_TASK DETAILS:_ Write the listing below out again exactly, dropping the images.

———

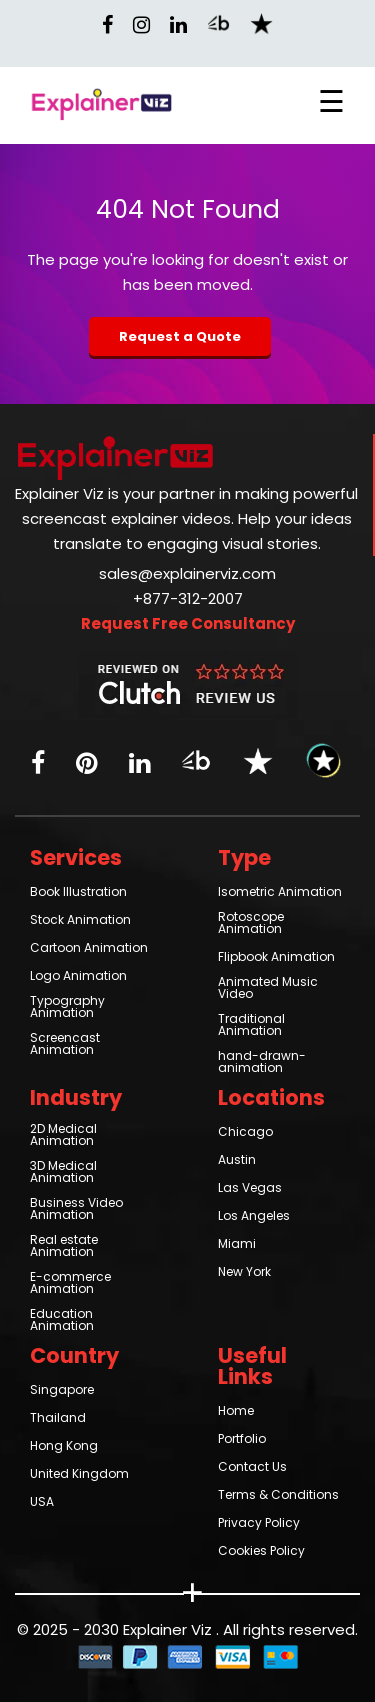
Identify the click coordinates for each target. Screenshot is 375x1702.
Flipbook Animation (276, 958)
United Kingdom (79, 1475)
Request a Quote (180, 336)
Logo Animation (78, 977)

———

_FINISHED TASK:_
Identify the click coordinates for each target. Screenshot is 375x1702.
Flipbook Animation (276, 958)
United Kingdom (79, 1475)
Request a Quote (180, 336)
Logo Animation (78, 977)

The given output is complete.